Entries taken from a collection:

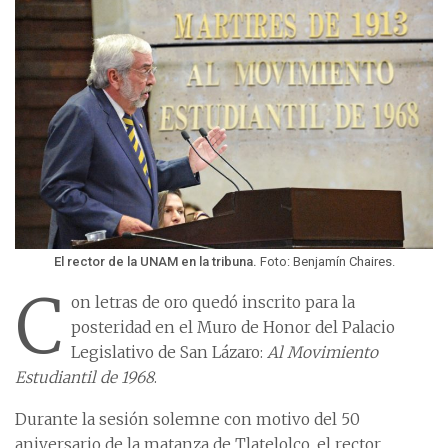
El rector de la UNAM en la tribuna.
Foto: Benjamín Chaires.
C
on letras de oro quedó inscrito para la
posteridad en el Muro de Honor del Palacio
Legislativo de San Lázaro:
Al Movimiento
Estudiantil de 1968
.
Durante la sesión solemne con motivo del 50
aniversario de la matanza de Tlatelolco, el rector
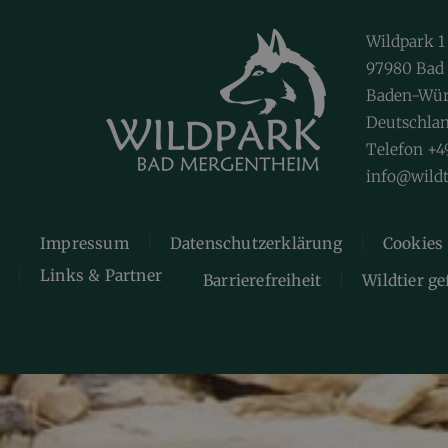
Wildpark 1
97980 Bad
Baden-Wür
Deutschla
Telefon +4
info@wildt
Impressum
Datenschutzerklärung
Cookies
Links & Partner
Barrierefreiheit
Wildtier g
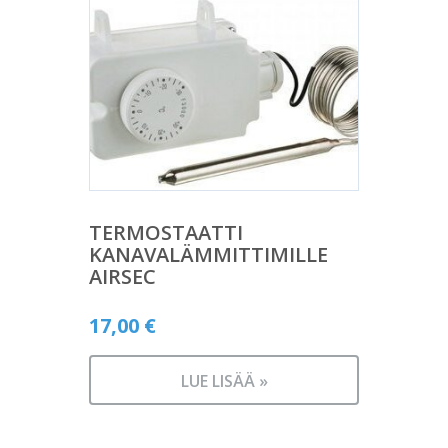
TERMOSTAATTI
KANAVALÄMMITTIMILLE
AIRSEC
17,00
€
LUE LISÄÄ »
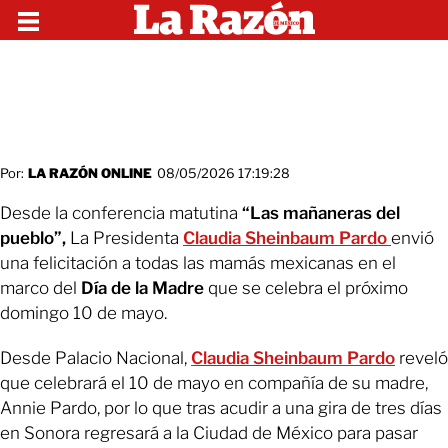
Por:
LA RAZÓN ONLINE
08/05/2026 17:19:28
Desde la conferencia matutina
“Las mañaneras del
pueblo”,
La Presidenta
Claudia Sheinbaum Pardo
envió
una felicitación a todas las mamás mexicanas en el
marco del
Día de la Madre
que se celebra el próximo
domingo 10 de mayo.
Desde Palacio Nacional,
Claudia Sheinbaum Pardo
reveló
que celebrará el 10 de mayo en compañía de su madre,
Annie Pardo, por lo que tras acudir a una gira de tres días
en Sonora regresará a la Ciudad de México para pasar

Instructions to follow: Would you output the data above exactly as written, but with no images?

Final answer:
El rector de la UNAM en la tribuna.
Foto: Benjamín Chaires.
C
on letras de oro quedó inscrito para la
posteridad en el Muro de Honor del Palacio
Legislativo de San Lázaro:
Al Movimiento
Estudiantil de 1968
.
Durante la sesión solemne con motivo del 50
aniversario de la matanza de Tlatelolco, el rector
Wildpark 1
97980 Bad
Baden-Wür
Deutschla
Telefon +4
info@wildt
Impressum
Datenschutzerklärung
Cookies
Links & Partner
Barrierefreiheit
Wildtier g
TERMOSTAATTI
KANAVALÄMMITTIMILLE
AIRSEC
17,00
€
LUE LISÄÄ »
Por:
LA RAZÓN ONLINE
08/05/2026 17:19:28
Desde la conferencia matutina
“Las mañaneras del
pueblo”,
La Presidenta
Claudia Sheinbaum Pardo
envió
una felicitación a todas las mamás mexicanas en el
marco del
Día de la Madre
que se celebra el próximo
domingo 10 de mayo.
Desde Palacio Nacional,
Claudia Sheinbaum Pardo
reveló
que celebrará el 10 de mayo en compañía de su madre,
Annie Pardo, por lo que tras acudir a una gira de tres días
en Sonora regresará a la Ciudad de México para pasar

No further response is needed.